Di tengah tuntutan publik terhadap keadilan dan integritas, kita justru menyaksikan bagaimana hukum dan kewenangan bisa dimanfaatkan untuk membungkam kritik serta memperkuat dominasi kelompok tertentu. Salah satu contoh yang menjadi sorotan publik adalah kasus hukum yang menjerat Tom Lembong, di mana seorang auditor bernama Chusnul Khotimah memainkan peran kunci yang patut dipertanyakan dari segi netralitas dan etika profesional.
Apa yang terjadi pada Tom Lembong ternyata tidak berdiri sendiri. Pola yang sama saya lihat dan alami secara langsung dalam dunia profesi arsitek di pemerintahan, di mana seorang penilai dari PUPR—yang kebetulan adalah senior saya di kampus—memiliki peran yang sangat mirip dengan auditor dalam kasus Tom: berposisi sebagai pihak pengontrol narasi, sekaligus pembentuk opini yang mempengaruhi hasil penilaian dan keputusan akhir.
Kasus Tom Lembong: Kritik Diubah Jadi Delik
Tom Lembong, sebagai tokoh publik dan profesional berintegritas, dikenal sering mengkritisi kebijakan pemerintah secara terbuka dan argumentatif. Sayangnya, kritik tersebut justru dijadikan bahan serangan balik oleh kelompok yang merasa terganggu. Dalam proses audit terhadap Tom, Chusnul Khotimah muncul sebagai auditor kunci yang pernyataannya dijadikan landasan hukum untuk menggiring opini dan justifikasi sanksi terhadap Tom.
Yang dipertanyakan bukan hanya hasil auditnya, tapi juga kedekatan, potensi konflik kepentingan, serta dugaan keberpihakan auditor terhadap pihak tertentu, yang menjadikan proses hukum ini terasa jauh dari objektivitas.

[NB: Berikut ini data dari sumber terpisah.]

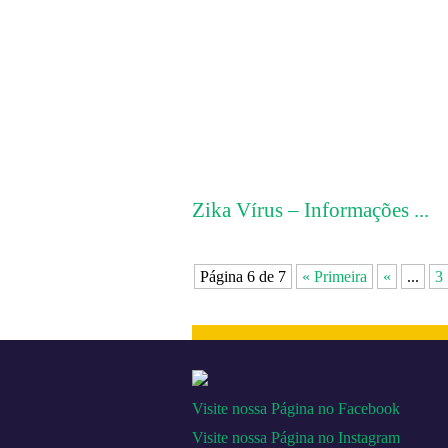
Zika Vírus – Informações ...
Página 6 de 7
« Primeira
«
...
3
Visite nossa Página no Facebook
Visite nossa Página no Instagram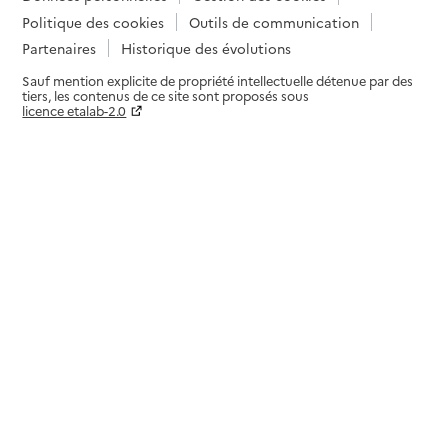
Politique des cookies
Outils de communication
Partenaires
Historique des évolutions
Sauf mention explicite de propriété intellectuelle détenue par des
tiers, les contenus de ce site sont proposés sous
licence etalab-2.0
Paramètres sur le choix des cookies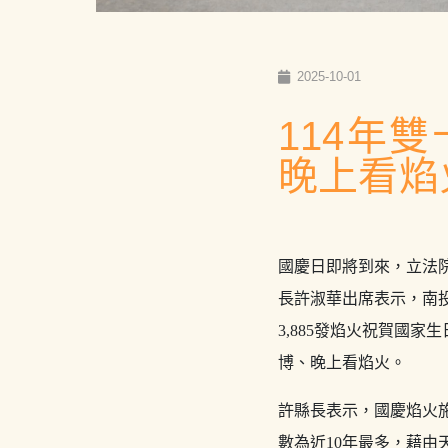
2025-10-01
114年
晚上看焰
國慶日即將到來，立法院
長許淑華出席表示，南
3,885發焰火祝賀國
博、晚上看焰火。
許縣長表示，國慶焰火施
數為近10年最多，藉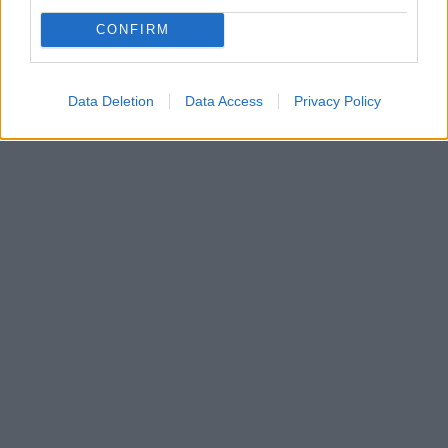
Πελοποννήσου.
CONFIRM
Data Deletion
Data Access
Privacy Policy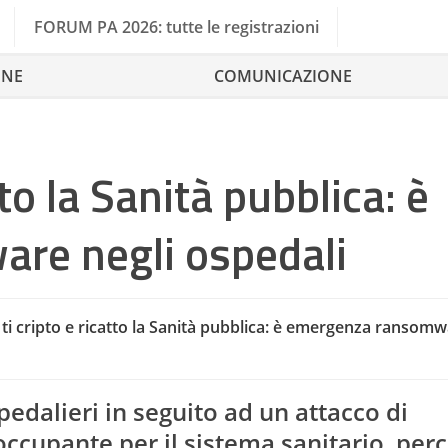
FORUM PA 2026: tutte le registrazioni
ONE
COMUNICAZIONE
to la Sanità pubblica: è
re negli ospedali
i cripto e ricatto la Sanità pubblica: è emergenza ransomw
Cantie
pedalieri in seguito ad un attacco di
ccupante per il sistema sanitario, per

Keterkaitan di Profesi Arsitek Pemerintahan: Ketika Penilai Tak Lagi Netral
Dalam ranah profesional, khususnya arsitek dan desain, saya menyaksikan fenomena serupa. Seorang penilai dari PUPR yang memiliki relasi personal dan historis, justru dipercaya menjadi juri dalam kompetisi yang diikuti oleh lawan. Keberpihakannya terlihat jelas, dan pengaruhnya sangat menentukan dalam proses seleksi.
Sama seperti Chusnul Khotimah dalam kasus Tom, penilai ini menggunakan posisinya sebagai alat legitimasi, bukan sebagai penjaga objektivitas. Ini sangat merugikan peserta lain yang berkompetisi dengan jujur dan profesional.

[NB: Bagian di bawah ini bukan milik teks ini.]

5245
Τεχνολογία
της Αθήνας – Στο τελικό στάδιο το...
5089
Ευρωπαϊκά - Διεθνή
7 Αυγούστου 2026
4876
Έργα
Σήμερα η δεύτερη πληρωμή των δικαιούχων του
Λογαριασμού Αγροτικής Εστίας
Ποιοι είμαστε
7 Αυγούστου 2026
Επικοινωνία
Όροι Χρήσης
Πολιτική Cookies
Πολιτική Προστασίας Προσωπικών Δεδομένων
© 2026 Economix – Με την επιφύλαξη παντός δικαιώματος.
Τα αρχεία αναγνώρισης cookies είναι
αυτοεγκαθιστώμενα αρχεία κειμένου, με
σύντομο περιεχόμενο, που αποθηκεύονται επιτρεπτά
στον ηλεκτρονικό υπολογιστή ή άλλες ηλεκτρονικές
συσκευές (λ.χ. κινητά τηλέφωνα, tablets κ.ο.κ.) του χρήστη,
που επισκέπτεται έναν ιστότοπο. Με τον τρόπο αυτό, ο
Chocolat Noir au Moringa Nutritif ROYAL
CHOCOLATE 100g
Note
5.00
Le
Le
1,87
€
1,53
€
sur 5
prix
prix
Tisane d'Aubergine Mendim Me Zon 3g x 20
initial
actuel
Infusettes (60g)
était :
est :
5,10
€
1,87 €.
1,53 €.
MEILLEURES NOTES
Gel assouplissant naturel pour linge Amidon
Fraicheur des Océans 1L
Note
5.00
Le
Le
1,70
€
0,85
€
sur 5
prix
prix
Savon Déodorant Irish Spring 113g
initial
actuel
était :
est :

Benang Merah: Ketika Profesionalisme Dikorbankan
Baik dalam kasus Tom Lembong maupun dunia arsitek, terlihat pola yang mengkhawatirkan:
- Orang yang berani mengkritik atau bersikap independen malah menjadi target.
- Mereka yang memiliki posisi strategis, seperti auditor atau penilai, digunakan untuk melegitimasi keputusan sepihak.
- Sistem tidak memiliki mekanisme koreksi yang memadai, bahkan cenderung melindungi pihak yang menyalahgunakan wewenang.
Harapan dan Solusi ke Depan
-
Audit Etik terhadap Auditor & Penilai: Profesi seperti auditor dan juri kompetisi harus tunduk pada standar etik yang ketat. Bila ditemukan potensi konflik kepentingan, harus segera diganti atau dinyatakan tidak valid.
-
Perlindungan terhadap Pihak yang Dikritik secara Tidak Adil: Orang-orang seperti Tom Lembong tidak seharusnya menjadi korban karena menyampaikan pendapat. Sebaliknya, negara dan institusi harus melindungi kebebasan intelektual.
-
Reformasi Prosedur Penunjukan Auditor dan Penilai: Harus ada sistem seleksi dan pengawasan yang menjamin bahwa orang-orang yang berada dalam posisi strategis benar-benar independen.
-
Budaya Transparansi dan Akuntabilitas dalam Profesi: Dunia profesi tidak boleh dibiarkan menjadi alat balas dendam personal atau politik. Kita membutuhkan sistem yang adil dan transparan dalam semua lini, mulai dari audit sampai penjurian.
Penutup
Apa yang dialami oleh Tom Lembong bukan hanya persoalan pribadi—ini adalah gambaran dari krisis sistemik dalam penegakan hukum dan profesionalisme. Ketika auditor seperti Chusnul Khotimah menjadi alat justifikasi bukan penyeimbang, dan ketika penilai kompetisi profesional berperilaku serupa, maka kita harus bertanya: siapa sebenarnya yang harus diaudit?
Sudah waktunya kita mengedepankan kebenaran, etika, dan keadilan di atas kepentingan kelompok atau relasi personal. Hanya dengan itu, kita bisa membangun dunia profesi yang sehat dan sistem hukum yang benar-benar berpihak pada keadilan.